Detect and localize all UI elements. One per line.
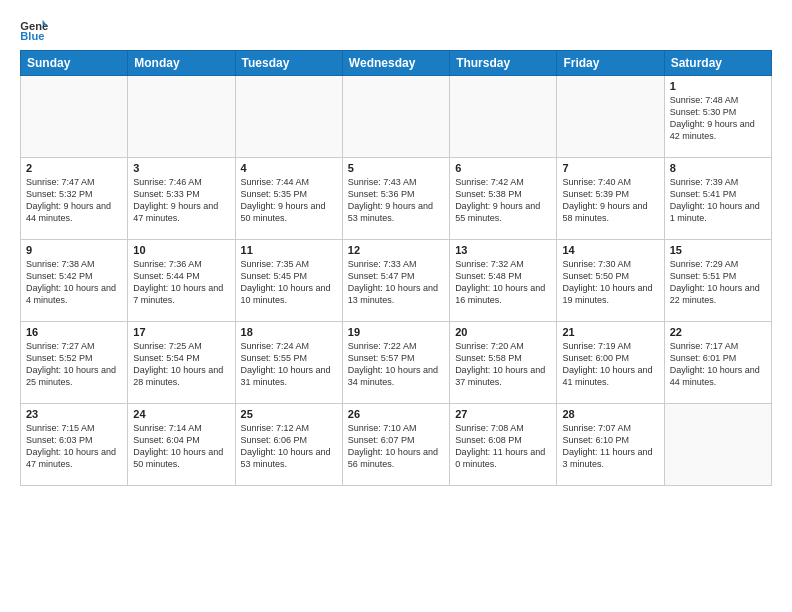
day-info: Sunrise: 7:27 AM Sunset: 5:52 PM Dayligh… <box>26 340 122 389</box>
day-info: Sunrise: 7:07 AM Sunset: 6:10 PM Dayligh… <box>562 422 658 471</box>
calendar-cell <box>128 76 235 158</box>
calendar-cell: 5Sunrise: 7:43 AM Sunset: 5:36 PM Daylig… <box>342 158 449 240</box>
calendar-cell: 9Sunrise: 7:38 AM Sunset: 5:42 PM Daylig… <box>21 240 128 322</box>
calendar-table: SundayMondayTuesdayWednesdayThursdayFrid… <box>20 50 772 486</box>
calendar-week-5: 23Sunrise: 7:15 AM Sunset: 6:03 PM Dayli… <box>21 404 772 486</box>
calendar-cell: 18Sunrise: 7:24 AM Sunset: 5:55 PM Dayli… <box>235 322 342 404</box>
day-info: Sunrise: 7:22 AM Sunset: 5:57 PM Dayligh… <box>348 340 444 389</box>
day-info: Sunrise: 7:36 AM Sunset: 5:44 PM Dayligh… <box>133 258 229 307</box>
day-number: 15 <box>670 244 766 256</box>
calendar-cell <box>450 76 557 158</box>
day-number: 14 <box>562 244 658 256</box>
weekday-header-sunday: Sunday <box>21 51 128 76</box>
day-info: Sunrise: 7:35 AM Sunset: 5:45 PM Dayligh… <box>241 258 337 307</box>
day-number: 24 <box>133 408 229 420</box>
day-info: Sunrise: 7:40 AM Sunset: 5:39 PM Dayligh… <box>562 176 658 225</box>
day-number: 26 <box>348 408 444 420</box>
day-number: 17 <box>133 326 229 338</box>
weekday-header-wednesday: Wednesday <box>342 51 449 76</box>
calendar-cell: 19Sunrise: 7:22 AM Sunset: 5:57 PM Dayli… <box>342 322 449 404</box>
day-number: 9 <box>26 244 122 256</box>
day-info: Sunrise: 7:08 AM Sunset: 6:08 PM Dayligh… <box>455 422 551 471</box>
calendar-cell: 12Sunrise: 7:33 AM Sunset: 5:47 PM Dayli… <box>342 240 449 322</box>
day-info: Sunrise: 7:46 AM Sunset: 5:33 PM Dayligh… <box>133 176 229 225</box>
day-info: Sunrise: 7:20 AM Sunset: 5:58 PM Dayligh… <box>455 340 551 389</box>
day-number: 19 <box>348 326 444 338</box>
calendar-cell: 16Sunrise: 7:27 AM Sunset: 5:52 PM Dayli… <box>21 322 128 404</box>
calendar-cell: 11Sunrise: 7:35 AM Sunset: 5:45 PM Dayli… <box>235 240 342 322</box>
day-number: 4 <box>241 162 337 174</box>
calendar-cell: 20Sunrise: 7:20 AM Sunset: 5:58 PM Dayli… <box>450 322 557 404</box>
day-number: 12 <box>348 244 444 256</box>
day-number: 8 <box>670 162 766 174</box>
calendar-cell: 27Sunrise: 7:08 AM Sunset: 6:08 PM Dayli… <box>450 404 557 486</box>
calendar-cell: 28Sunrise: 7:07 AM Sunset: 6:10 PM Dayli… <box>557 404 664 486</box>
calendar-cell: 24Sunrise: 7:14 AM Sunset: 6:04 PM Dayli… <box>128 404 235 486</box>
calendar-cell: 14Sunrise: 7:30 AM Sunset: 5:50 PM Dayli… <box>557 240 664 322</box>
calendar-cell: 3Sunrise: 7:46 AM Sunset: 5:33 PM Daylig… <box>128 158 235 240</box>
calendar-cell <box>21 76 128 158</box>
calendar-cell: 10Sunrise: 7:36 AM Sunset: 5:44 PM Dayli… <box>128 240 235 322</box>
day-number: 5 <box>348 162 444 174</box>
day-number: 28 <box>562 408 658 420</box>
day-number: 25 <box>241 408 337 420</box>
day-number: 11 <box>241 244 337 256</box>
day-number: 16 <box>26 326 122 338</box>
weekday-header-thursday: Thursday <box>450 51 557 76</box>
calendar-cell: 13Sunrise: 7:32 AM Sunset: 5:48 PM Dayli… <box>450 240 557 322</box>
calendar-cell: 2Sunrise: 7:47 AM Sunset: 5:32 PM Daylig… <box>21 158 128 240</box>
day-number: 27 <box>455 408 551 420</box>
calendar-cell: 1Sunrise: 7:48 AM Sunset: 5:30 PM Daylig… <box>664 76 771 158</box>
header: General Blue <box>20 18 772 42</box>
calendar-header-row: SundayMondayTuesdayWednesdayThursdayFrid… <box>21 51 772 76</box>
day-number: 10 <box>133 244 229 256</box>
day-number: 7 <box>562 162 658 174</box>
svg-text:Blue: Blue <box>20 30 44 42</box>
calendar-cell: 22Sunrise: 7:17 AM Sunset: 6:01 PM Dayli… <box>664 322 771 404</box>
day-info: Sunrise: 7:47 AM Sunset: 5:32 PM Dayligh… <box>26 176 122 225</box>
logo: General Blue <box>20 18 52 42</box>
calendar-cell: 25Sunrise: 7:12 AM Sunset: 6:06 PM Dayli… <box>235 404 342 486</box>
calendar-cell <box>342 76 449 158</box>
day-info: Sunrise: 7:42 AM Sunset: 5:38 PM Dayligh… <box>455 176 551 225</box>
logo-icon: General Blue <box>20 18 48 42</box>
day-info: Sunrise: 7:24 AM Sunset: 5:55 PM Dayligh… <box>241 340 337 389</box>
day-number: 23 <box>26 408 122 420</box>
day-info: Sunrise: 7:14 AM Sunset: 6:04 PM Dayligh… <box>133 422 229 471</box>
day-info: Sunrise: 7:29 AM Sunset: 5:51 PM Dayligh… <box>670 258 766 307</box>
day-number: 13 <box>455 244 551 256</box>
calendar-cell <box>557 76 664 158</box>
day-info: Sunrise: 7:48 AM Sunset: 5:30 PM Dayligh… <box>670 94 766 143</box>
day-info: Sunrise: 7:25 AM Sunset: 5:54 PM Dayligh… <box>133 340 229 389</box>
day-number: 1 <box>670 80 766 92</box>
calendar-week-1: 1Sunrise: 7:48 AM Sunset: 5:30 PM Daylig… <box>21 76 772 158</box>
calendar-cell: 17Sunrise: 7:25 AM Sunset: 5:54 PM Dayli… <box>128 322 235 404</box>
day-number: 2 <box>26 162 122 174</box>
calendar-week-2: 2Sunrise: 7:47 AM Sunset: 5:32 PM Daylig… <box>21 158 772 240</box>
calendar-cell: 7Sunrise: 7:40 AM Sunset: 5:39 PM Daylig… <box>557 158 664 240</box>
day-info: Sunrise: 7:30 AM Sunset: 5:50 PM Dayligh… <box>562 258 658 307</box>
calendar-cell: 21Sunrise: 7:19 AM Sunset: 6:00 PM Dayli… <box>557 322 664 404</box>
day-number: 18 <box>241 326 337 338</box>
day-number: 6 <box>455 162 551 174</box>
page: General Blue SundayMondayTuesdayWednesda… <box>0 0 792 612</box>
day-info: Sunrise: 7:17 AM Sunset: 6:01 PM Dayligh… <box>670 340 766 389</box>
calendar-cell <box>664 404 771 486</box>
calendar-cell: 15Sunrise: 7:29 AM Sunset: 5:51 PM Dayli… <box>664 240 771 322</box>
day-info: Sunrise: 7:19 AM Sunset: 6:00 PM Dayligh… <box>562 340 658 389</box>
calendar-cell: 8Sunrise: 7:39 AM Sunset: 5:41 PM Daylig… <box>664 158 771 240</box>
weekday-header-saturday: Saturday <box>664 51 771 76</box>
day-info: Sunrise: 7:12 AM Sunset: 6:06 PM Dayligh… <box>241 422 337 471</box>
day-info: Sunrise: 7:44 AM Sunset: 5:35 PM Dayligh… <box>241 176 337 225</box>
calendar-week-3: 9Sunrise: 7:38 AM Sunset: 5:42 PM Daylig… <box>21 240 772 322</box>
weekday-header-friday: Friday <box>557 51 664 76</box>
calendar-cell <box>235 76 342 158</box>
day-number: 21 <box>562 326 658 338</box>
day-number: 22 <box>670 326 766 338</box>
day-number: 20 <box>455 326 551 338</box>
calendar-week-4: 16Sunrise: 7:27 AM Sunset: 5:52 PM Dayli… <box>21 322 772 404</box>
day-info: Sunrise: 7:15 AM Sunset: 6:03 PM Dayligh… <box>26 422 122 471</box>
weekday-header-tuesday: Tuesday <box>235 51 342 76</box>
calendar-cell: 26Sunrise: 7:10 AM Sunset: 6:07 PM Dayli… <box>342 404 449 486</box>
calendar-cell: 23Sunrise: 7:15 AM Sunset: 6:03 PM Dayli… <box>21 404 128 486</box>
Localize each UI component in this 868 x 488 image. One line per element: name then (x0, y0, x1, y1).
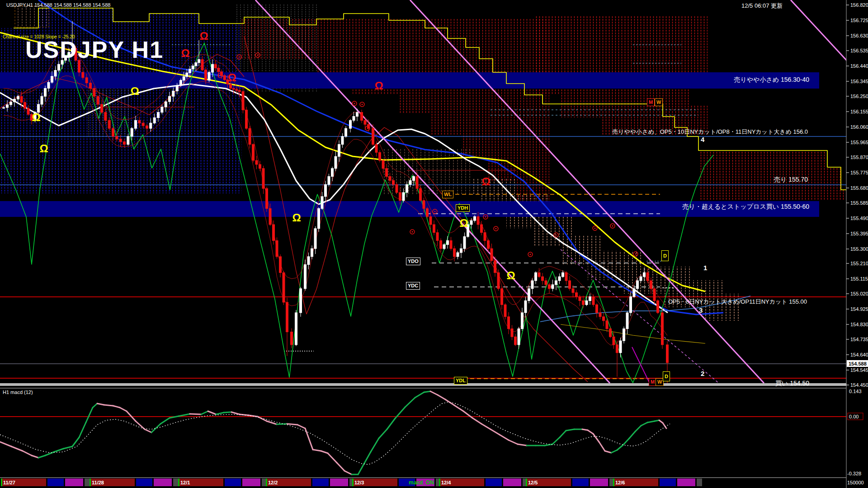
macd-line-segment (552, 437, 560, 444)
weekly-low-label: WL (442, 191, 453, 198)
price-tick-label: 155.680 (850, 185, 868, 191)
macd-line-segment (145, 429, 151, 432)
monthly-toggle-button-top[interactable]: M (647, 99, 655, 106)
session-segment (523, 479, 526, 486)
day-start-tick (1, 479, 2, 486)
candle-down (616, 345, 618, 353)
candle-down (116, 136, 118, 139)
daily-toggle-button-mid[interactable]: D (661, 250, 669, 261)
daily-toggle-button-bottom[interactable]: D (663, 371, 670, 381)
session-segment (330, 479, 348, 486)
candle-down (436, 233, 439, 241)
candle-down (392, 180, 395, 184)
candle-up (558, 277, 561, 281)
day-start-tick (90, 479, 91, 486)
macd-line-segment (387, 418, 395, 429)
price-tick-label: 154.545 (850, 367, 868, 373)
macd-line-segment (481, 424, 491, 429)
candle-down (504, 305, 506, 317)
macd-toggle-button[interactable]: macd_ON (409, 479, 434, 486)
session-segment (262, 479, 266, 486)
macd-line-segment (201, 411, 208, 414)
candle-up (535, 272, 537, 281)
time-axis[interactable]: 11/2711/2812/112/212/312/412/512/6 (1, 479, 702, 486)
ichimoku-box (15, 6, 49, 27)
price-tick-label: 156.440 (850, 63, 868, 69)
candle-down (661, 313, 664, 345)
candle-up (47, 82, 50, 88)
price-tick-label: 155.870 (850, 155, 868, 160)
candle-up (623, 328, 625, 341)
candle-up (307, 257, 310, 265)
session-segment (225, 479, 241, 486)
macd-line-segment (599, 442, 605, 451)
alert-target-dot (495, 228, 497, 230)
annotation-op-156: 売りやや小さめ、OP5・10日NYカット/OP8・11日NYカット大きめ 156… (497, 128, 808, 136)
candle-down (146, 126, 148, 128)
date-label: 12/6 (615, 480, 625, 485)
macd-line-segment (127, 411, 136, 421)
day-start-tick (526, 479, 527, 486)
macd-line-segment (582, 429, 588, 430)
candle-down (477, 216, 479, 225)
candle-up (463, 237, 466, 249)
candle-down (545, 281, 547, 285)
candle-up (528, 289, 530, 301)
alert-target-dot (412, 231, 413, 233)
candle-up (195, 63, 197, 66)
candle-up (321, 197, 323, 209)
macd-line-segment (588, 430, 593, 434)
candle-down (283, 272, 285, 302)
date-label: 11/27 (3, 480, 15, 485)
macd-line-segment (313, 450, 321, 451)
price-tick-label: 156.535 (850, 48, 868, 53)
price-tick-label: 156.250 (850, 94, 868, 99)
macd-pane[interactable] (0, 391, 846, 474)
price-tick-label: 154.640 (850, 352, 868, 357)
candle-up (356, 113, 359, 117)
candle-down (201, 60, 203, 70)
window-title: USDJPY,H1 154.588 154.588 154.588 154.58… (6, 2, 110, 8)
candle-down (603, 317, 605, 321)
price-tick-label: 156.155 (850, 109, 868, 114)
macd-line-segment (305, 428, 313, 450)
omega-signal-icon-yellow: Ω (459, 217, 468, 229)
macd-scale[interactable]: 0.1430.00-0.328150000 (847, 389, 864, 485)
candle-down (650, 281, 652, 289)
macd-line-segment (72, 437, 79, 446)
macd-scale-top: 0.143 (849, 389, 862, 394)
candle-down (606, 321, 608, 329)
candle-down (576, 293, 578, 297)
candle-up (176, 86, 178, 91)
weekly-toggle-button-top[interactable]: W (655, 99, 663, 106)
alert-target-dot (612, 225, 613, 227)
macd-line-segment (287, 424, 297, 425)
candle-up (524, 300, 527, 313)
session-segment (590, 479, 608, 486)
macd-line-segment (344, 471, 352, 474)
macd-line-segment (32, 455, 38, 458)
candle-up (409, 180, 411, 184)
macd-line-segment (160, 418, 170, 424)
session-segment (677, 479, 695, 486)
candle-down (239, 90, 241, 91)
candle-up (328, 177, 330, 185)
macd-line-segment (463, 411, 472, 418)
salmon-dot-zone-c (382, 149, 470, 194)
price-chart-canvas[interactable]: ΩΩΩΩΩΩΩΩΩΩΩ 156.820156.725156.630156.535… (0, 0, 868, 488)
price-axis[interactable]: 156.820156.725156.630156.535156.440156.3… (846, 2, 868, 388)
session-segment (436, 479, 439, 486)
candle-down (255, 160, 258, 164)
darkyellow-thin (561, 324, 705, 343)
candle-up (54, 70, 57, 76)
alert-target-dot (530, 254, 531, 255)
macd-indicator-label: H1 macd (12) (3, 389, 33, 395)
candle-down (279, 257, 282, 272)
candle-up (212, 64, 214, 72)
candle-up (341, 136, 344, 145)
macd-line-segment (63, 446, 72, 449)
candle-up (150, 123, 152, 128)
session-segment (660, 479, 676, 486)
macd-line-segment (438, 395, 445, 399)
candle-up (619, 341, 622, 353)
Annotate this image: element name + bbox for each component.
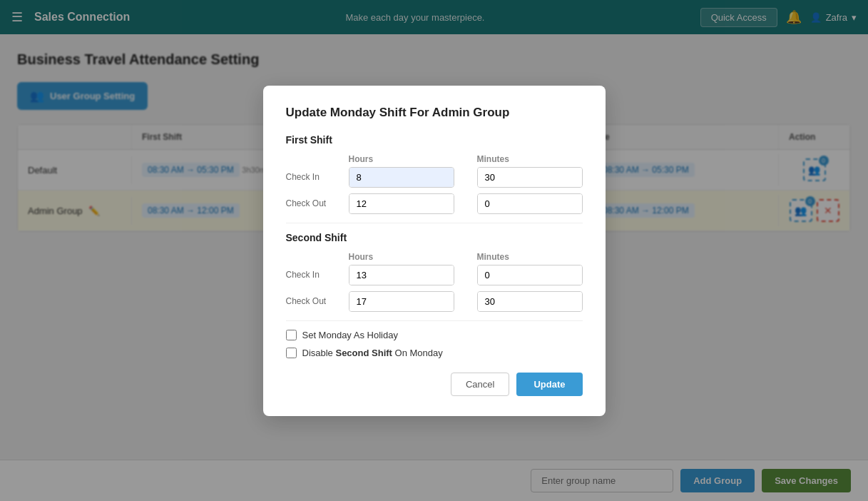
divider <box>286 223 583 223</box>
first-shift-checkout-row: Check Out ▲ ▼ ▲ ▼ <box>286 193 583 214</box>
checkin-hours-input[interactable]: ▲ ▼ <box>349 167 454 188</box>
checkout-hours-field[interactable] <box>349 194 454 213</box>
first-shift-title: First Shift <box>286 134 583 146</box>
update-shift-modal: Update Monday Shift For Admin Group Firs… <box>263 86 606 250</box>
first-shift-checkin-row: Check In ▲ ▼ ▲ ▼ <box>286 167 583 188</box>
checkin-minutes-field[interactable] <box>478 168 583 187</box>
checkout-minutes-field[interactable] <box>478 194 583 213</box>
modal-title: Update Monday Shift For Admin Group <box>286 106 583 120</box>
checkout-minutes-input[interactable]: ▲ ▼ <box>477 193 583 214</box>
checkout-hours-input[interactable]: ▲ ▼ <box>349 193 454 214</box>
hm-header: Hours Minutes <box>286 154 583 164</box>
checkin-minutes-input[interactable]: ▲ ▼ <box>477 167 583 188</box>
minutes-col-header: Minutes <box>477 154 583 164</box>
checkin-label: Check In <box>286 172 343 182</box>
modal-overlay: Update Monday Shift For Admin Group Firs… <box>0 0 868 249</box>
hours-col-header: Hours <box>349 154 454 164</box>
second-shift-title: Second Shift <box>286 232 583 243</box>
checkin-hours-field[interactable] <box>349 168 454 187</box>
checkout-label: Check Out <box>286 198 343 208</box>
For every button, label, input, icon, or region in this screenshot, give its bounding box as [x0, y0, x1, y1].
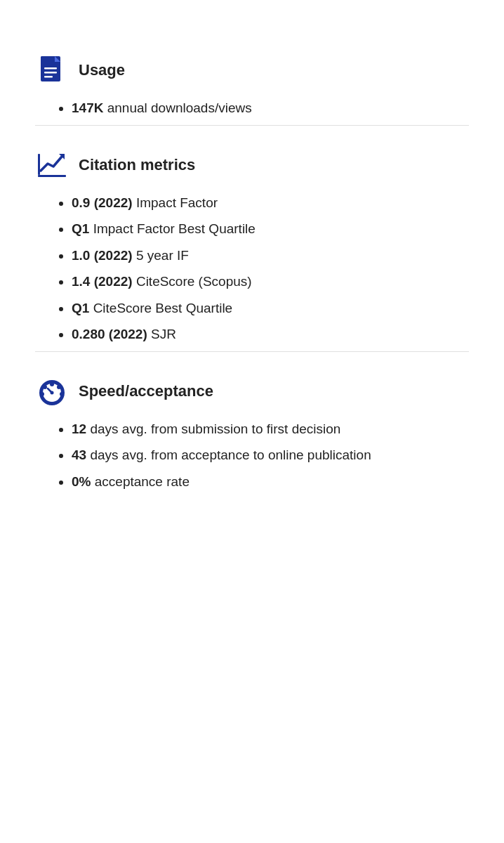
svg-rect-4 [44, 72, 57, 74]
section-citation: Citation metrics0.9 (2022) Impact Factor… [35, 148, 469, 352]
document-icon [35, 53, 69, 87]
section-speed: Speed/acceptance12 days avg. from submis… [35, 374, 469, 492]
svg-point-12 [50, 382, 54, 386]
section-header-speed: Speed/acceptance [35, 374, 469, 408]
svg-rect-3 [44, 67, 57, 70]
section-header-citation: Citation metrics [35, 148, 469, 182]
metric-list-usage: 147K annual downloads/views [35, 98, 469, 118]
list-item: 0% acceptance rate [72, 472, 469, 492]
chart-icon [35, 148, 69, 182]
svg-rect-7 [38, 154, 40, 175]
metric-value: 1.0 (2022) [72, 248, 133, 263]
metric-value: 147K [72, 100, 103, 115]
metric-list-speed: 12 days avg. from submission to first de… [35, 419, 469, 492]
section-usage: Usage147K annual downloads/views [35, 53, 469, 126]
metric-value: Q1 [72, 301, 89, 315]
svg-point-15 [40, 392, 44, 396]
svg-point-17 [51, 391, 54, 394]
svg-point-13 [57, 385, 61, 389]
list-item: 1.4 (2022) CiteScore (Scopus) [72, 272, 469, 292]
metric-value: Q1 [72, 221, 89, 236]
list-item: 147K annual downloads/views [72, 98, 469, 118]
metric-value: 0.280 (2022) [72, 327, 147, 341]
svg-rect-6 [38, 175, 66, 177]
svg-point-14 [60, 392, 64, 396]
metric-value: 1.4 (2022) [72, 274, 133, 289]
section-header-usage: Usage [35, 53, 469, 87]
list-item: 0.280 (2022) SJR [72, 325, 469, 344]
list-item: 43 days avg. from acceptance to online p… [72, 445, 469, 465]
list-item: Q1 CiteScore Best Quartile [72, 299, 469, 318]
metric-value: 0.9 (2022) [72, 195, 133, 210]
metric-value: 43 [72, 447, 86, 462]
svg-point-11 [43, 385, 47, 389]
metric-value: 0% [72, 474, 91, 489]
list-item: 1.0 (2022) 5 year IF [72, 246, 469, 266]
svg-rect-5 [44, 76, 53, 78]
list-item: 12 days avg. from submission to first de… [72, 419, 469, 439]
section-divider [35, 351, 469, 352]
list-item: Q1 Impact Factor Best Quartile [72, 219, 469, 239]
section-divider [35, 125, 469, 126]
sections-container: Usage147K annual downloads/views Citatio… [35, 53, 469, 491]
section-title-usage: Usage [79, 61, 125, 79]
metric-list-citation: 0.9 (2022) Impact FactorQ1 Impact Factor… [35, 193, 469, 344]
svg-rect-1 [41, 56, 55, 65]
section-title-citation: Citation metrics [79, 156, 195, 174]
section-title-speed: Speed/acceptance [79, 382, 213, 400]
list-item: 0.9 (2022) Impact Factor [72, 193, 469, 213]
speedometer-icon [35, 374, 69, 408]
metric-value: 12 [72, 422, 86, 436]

### Task details
Within the material above, find the lines that contain the word "weekday"; copy them.

### Completed exercise
weekday-header-sunday: Sunday <box>21 51 128 76</box>
weekday-header-wednesday: Wednesday <box>342 51 449 76</box>
weekday-header-thursday: Thursday <box>450 51 557 76</box>
weekday-header-saturday: Saturday <box>664 51 771 76</box>
weekday-header-friday: Friday <box>557 51 664 76</box>
weekday-header-tuesday: Tuesday <box>235 51 342 76</box>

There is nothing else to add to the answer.